**Your goal**
Below are records; the lines starting at the one with "una próxima emigración: el Tratado de" and ending at the one with "za účelem rozesílky newsletteru." must be reproduced exactly, both included. Pictures must not appear.

*** Data for this exercise ***

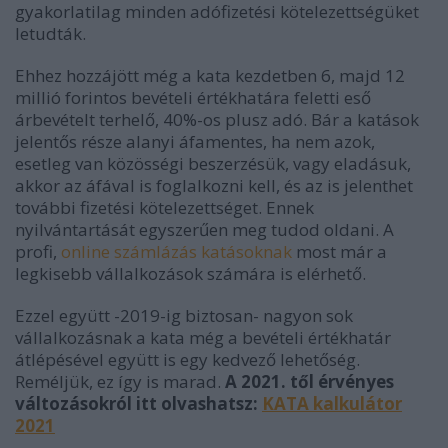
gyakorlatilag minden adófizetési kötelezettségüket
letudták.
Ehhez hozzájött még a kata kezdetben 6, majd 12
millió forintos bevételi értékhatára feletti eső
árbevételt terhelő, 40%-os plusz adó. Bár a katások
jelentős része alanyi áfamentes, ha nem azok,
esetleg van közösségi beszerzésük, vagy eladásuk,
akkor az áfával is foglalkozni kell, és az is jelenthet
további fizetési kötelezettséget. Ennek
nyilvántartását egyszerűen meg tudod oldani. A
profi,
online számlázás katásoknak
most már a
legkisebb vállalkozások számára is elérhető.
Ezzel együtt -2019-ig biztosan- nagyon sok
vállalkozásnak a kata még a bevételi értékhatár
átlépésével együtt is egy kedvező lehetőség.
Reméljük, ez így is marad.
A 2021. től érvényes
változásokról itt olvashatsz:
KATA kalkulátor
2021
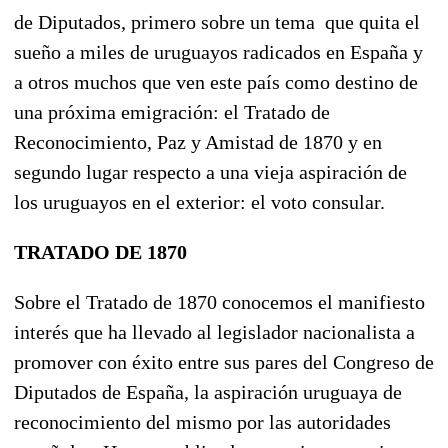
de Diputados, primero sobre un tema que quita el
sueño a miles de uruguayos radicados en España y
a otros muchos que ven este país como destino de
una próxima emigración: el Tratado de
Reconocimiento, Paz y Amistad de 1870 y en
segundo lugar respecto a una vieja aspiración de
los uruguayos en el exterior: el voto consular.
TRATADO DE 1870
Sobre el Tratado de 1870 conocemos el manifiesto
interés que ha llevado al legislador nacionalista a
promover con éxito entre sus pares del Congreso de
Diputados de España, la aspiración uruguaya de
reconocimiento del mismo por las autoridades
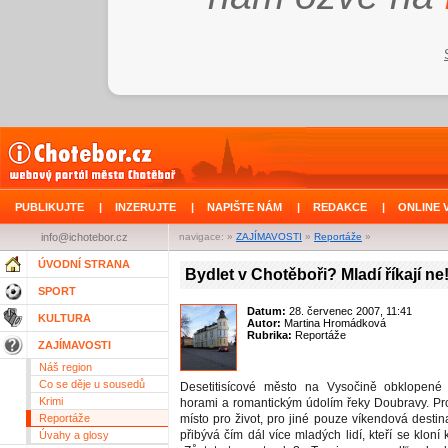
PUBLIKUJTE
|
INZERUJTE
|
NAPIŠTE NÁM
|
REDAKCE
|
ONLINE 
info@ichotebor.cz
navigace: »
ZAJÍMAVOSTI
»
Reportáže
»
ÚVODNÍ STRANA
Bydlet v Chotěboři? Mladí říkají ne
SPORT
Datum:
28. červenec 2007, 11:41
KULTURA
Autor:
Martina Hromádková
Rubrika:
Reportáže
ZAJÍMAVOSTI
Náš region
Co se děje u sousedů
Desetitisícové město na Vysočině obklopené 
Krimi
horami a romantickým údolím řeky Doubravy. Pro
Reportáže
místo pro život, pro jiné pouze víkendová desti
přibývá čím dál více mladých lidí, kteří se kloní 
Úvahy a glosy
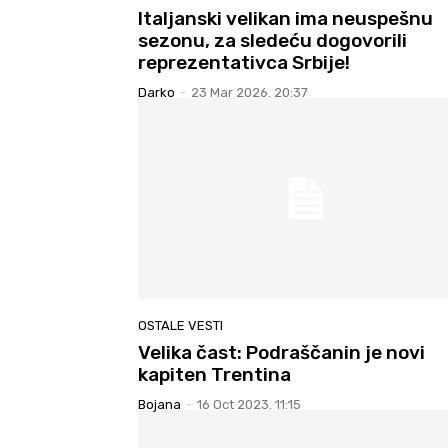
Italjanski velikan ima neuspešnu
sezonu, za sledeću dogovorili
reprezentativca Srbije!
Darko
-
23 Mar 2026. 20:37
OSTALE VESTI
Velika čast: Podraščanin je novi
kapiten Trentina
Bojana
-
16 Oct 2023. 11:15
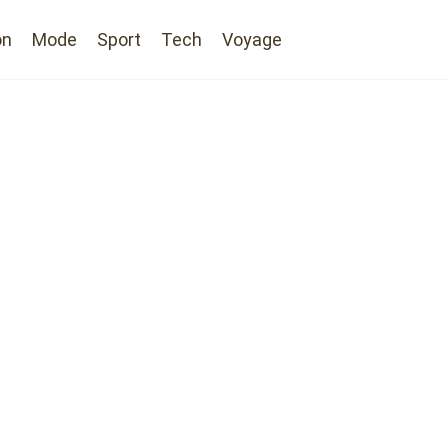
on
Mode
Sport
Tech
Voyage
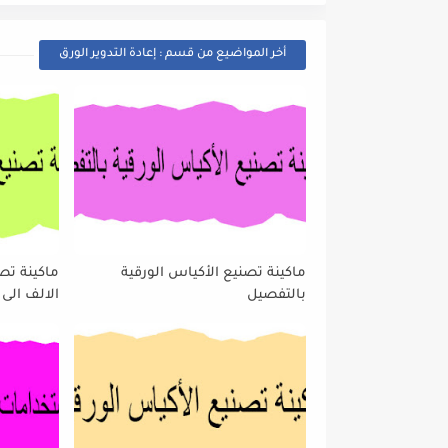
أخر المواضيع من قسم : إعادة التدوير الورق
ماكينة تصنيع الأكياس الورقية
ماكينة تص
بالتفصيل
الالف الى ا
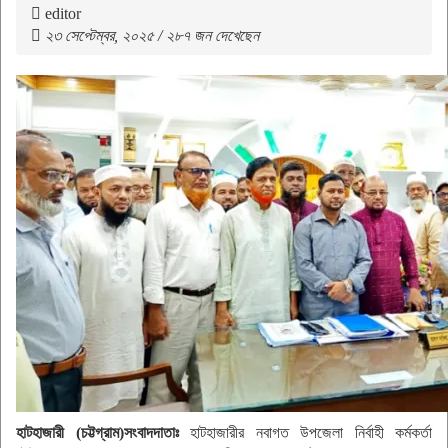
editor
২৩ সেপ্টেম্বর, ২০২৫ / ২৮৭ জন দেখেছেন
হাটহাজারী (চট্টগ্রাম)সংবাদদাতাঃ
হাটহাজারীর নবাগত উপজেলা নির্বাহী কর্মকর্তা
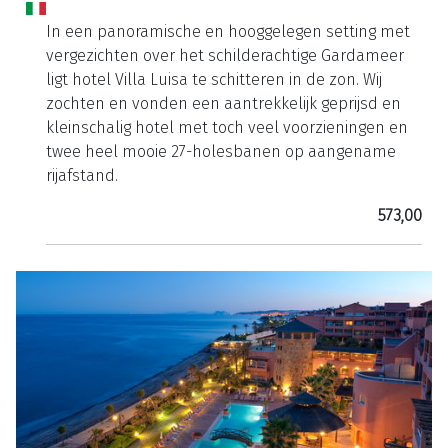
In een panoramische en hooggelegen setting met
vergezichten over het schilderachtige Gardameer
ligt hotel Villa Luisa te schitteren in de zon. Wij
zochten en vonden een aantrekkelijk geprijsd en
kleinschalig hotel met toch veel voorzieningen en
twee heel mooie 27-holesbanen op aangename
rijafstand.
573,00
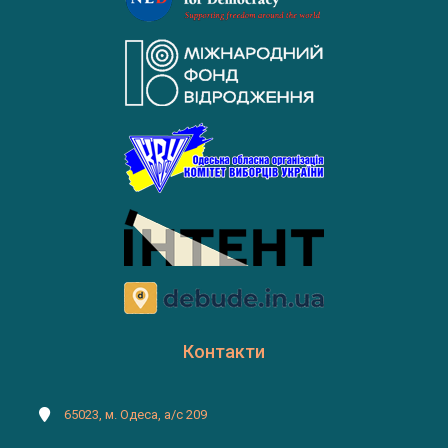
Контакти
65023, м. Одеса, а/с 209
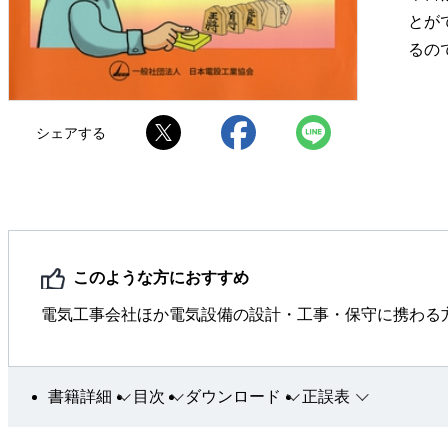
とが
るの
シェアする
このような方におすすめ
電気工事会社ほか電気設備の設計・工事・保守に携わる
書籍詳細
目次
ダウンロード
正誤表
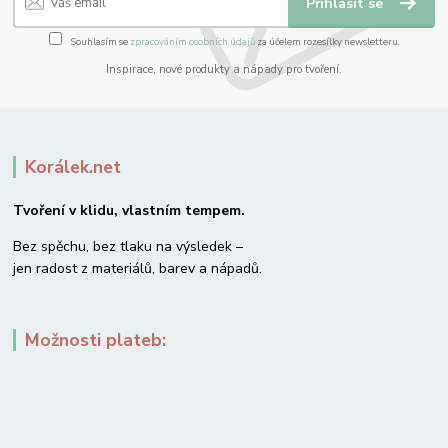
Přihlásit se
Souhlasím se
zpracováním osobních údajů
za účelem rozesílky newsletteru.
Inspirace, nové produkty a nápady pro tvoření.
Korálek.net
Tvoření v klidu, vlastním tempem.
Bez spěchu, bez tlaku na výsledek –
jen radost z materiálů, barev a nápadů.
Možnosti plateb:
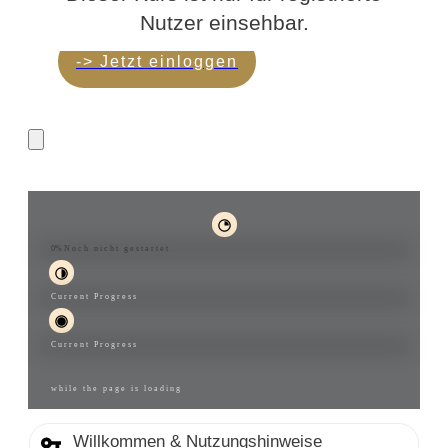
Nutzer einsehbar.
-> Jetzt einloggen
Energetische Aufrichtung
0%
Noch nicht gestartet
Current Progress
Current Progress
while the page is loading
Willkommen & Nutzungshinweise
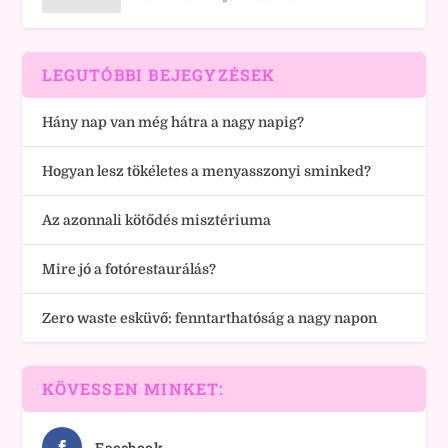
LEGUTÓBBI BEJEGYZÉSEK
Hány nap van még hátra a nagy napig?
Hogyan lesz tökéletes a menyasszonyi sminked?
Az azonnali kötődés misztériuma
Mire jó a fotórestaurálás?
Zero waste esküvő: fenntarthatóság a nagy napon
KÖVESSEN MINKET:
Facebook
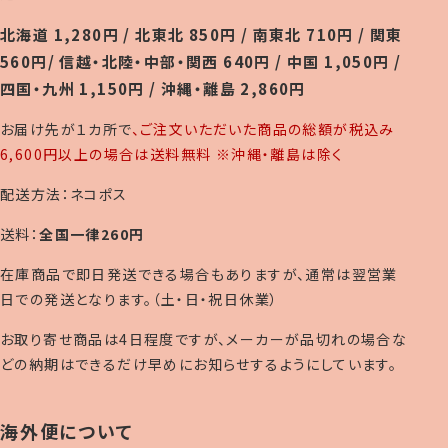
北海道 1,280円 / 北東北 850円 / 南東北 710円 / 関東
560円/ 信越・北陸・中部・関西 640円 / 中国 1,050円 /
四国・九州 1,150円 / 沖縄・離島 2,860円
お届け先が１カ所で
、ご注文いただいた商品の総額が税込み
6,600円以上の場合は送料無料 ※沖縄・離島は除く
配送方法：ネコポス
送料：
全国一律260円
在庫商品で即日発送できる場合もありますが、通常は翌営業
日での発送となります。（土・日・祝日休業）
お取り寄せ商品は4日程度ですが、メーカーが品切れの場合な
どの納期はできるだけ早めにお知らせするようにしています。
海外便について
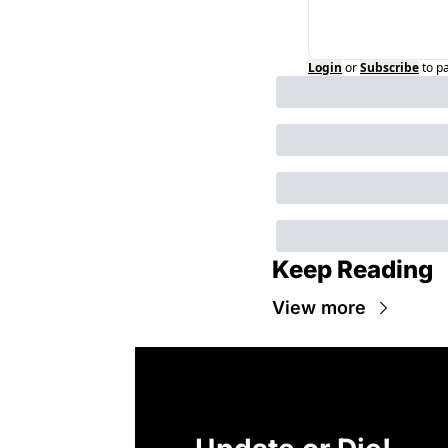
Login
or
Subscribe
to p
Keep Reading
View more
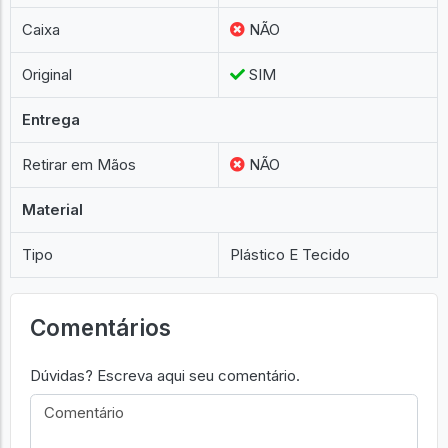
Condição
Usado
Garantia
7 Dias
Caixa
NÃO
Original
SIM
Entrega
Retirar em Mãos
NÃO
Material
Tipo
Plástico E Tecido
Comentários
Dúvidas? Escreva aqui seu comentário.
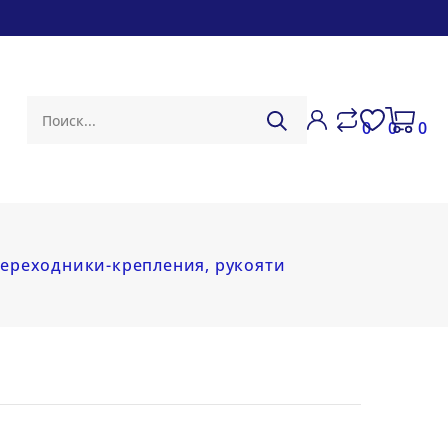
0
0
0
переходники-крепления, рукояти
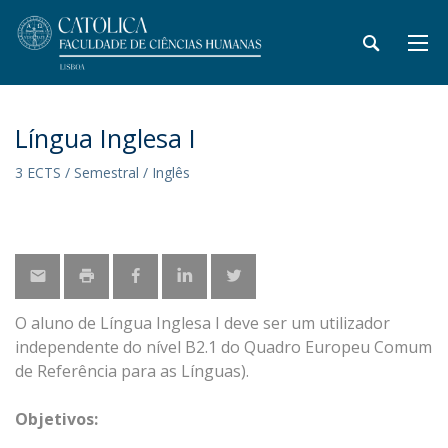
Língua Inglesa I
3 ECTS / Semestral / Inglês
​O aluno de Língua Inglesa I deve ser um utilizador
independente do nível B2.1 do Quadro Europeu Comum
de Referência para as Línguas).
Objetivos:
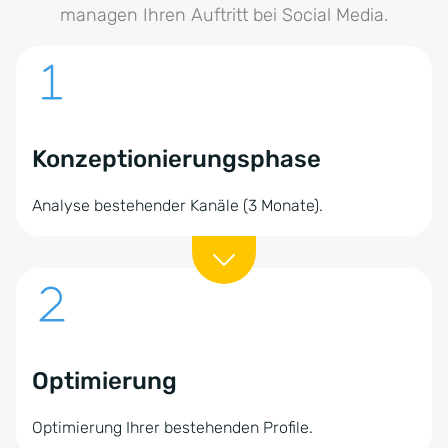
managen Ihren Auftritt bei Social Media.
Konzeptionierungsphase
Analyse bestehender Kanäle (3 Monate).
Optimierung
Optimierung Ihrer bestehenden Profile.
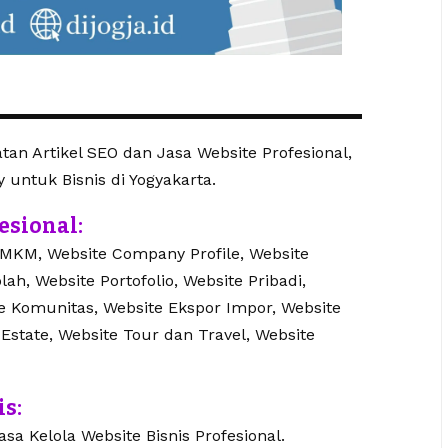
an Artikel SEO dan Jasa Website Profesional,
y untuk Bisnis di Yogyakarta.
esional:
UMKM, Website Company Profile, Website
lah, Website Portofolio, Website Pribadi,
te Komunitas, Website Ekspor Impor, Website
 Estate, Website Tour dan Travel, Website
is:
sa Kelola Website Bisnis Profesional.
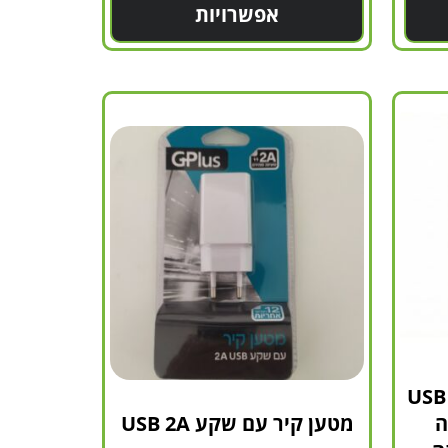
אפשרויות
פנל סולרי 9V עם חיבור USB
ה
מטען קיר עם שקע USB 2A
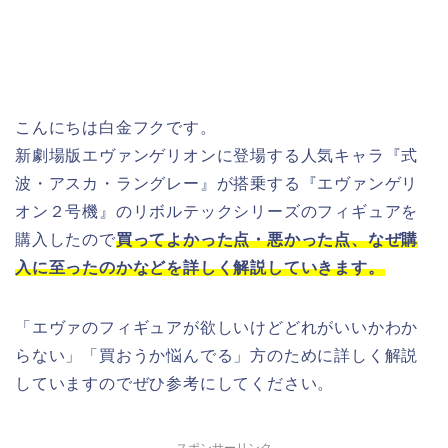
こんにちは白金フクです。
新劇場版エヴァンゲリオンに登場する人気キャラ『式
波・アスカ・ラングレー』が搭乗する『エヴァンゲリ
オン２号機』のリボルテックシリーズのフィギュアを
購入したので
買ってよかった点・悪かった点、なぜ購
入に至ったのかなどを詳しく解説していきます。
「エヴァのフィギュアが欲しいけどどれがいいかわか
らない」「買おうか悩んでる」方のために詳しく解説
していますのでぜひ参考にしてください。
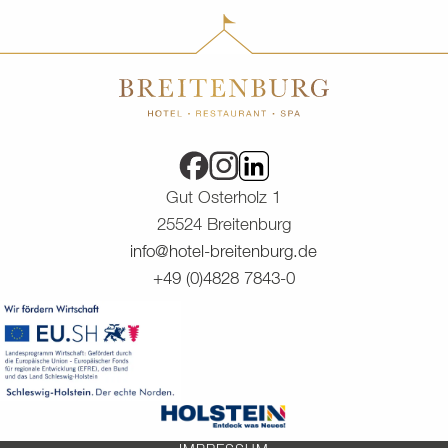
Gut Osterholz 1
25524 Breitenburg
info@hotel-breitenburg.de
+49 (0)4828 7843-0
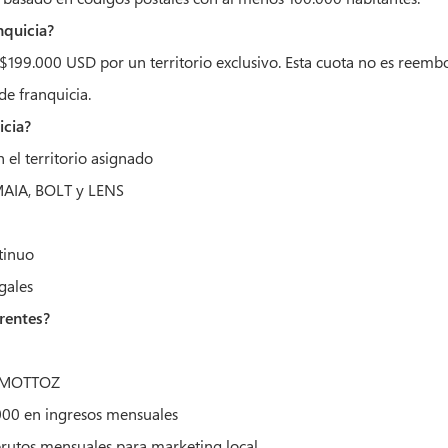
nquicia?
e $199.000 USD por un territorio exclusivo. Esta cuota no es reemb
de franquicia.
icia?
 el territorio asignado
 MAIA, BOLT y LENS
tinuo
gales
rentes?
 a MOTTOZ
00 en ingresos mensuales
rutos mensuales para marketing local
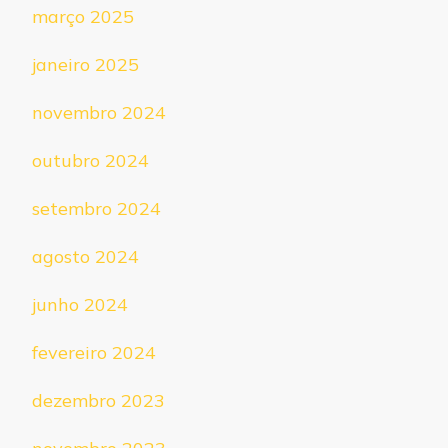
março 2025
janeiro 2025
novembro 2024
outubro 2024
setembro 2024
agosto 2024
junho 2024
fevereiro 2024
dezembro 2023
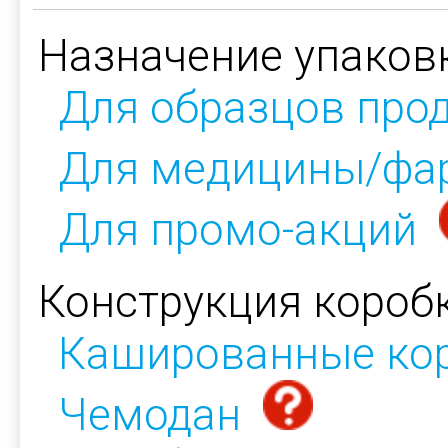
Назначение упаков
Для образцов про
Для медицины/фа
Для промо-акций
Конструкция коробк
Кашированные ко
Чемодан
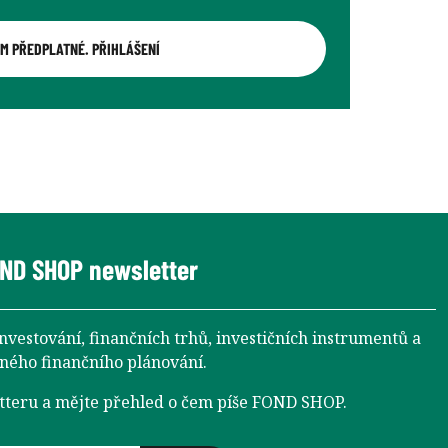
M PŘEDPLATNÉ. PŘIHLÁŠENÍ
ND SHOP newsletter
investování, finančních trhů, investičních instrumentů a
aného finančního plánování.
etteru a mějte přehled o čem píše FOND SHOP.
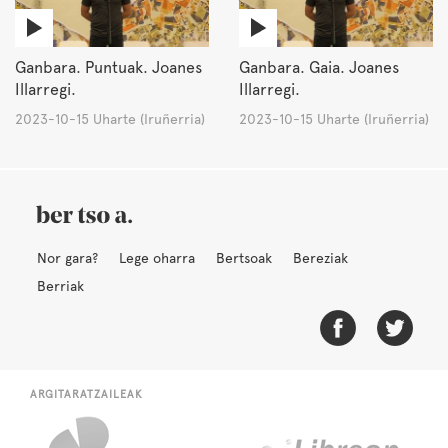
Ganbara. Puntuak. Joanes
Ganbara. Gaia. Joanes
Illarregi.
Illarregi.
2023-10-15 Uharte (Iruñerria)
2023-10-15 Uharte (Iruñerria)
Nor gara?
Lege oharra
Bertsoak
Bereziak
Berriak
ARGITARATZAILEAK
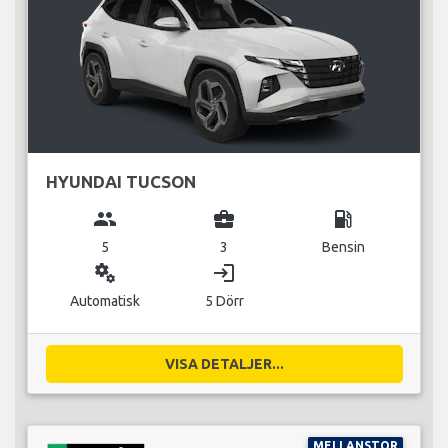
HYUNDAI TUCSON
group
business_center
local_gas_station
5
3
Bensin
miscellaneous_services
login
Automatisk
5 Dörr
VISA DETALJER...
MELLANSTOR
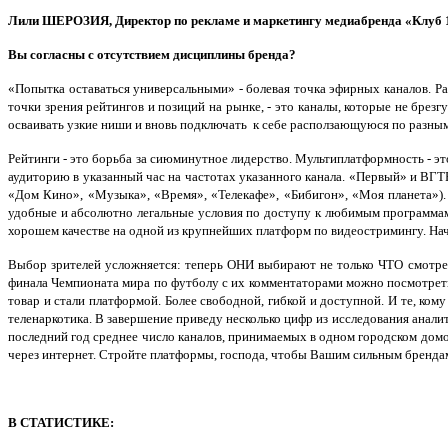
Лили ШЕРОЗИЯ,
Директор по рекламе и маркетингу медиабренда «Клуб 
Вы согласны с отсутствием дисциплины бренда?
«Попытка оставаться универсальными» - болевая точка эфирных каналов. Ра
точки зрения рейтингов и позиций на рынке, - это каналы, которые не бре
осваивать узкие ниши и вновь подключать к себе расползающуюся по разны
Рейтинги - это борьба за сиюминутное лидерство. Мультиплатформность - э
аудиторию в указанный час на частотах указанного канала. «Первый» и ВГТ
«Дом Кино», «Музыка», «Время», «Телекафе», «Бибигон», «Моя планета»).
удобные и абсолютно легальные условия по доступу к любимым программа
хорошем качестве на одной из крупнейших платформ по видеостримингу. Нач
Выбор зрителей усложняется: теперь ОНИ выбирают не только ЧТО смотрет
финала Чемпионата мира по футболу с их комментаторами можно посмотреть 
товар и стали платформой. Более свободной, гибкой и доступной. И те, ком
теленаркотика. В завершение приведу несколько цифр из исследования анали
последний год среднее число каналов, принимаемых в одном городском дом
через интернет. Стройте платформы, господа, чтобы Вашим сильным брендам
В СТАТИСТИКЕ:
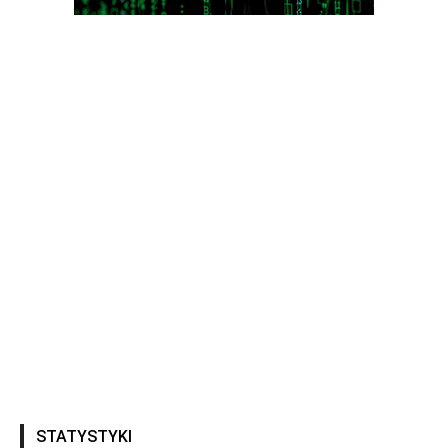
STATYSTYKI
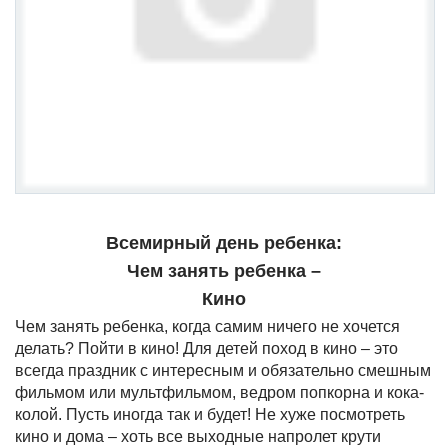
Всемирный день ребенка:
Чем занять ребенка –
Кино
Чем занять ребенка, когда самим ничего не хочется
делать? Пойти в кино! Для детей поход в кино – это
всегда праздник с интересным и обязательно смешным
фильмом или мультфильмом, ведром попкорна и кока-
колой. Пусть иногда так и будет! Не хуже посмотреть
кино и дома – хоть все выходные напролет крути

*** End of Data for this exercise ***

**Your solution**
una próxima emigración: el Tratado de
Reconocimiento, Paz y Amistad de 1870 y en
segundo lugar respecto a una vieja aspiración de
los uruguayos en el exterior: el voto consular.
TRATADO DE 1870
Sobre el Tratado de 1870 conocemos el manifiesto
interés que ha llevado al legislador nacionalista a
promover con éxito entre sus pares del Congreso de
Diputados de España, la aspiración uruguaya de
reconocimiento del mismo por las autoridades
PUBLIKUJTE
|
INZERUJTE
|
NAPIŠTE NÁM
|
REDAKCE
|
ONLINE 
info@ichotebor.cz
navigace: »
ZAJÍMAVOSTI
»
Reportáže
»
ÚVODNÍ STRANA
Bydlet v Chotěboři? Mladí říkají ne
SPORT
Datum:
28. červenec 2007, 11:41
KULTURA
Autor:
Martina Hromádková
Rubrika:
Reportáže
ZAJÍMAVOSTI
Náš region
Co se děje u sousedů
Desetitisícové město na Vysočině obklopené 
Krimi
horami a romantickým údolím řeky Doubravy. Pro
Reportáže
místo pro život, pro jiné pouze víkendová desti
přibývá čím dál více mladých lidí, kteří se kloní 
Úvahy a glosy
Italjanski velikan ima neuspešnu
sezonu, za sledeću dogovorili
reprezentativca Srbije!
Darko
-
23 Mar 2026. 20:37
OSTALE VESTI
Velika čast: Podraščanin je novi
kapiten Trentina
Bojana
-
16 Oct 2023. 11:15
on
Mode
Sport
Tech
Voyage
أخر المواضيع من قسم : إعادة التدوير الورق
ماكينة تصنيع الأكياس الورقية
ماكينة تص
بالتفصيل
الالف الى ا
editor
২৩ সেপ্টেম্বর, ২০২৫ / ২৮৭ জন দেখেছেন
হাটহাজারী (চট্টগ্রাম)সংবাদদাতাঃ
হাটহাজারীর নবাগত উপজেলা নির্বাহী কর্মকর্তা
In een panoramische en hooggelegen setting met
vergezichten over het schilderachtige Gardameer
ligt hotel Villa Luisa te schitteren in de zon. Wij
zochten en vonden een aantrekkelijk geprijsd en
kleinschalig hotel met toch veel voorzieningen en
twee heel mooie 27-holesbanen op aangename
rijafstand.
573,00
Контакти
65023, м. Одеса, а/с 209
とが
るの
シェアする
このような方におすすめ
電気工事会社ほか電気設備の設計・工事・保守に携わる
書籍詳細
目次
ダウンロード
正誤表
Přihlásit se
Souhlasím se
zpracováním osobních údajů
za účelem rozesílky newsletteru.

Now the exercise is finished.